__RECORDS SUPPLIED__
* * *

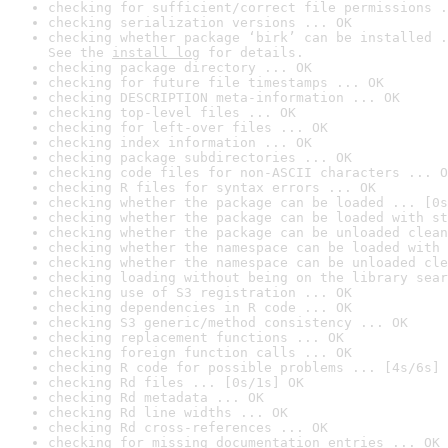
checking for sufficient/correct file permissions .
checking serialization versions ... OK
checking whether package ‘birk’ can be installed .
See the 
install log
 for details.
checking package directory ... OK
checking for future file timestamps ... OK
checking DESCRIPTION meta-information ... OK
checking top-level files ... OK
checking for left-over files ... OK
checking index information ... OK
checking package subdirectories ... OK
checking code files for non-ASCII characters ... O
checking R files for syntax errors ... OK
checking whether the package can be loaded ... [0s
checking whether the package can be loaded with st
checking whether the package can be unloaded clean
checking whether the namespace can be loaded with 
checking whether the namespace can be unloaded cle
checking loading without being on the library sear
checking use of S3 registration ... OK
checking dependencies in R code ... OK
checking S3 generic/method consistency ... OK
checking replacement functions ... OK
checking foreign function calls ... OK
checking R code for possible problems ... [4s/6s] 
checking Rd files ... [0s/1s] OK
checking Rd metadata ... OK
checking Rd line widths ... OK
checking Rd cross-references ... OK
checking for missing documentation entries ... OK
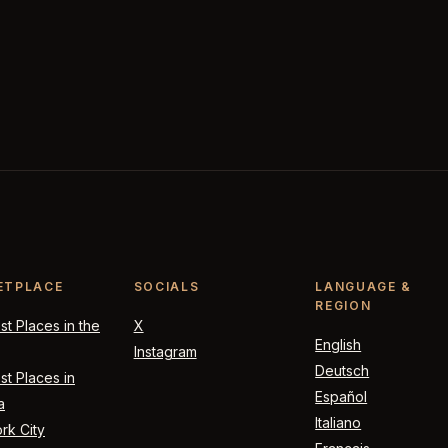
ETPLACE
SOCIALS
LANGUAGE &
REGION
t Places in the
X
English
Instagram
Deutsch
t Places in
Español
a
Italiano
rk City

* * *

__EXERCISE PROMPT__
From the entries above, print the lines beginning at the one with "checking for left-over files ... OK" and stopping after the one with "checking Rd line widths ... OK", exactly as written and with nothing else.

__TASK RESULT__
checking for left-over files ... OK
checking index information ... OK
checking package subdirectories ... OK
checking code files for non-ASCII characters ... O
checking R files for syntax errors ... OK
checking whether the package can be loaded ... [0s
checking whether the package can be loaded with st
checking whether the package can be unloaded clean
checking whether the namespace can be loaded with 
checking whether the namespace can be unloaded cle
checking loading without being on the library sear
checking use of S3 registration ... OK
checking dependencies in R code ... OK
checking S3 generic/method consistency ... OK
checking replacement functions ... OK
checking foreign function calls ... OK
checking R code for possible problems ... [4s/6s] 
checking Rd files ... [0s/1s] OK
checking Rd metadata ... OK
checking Rd line widths ... OK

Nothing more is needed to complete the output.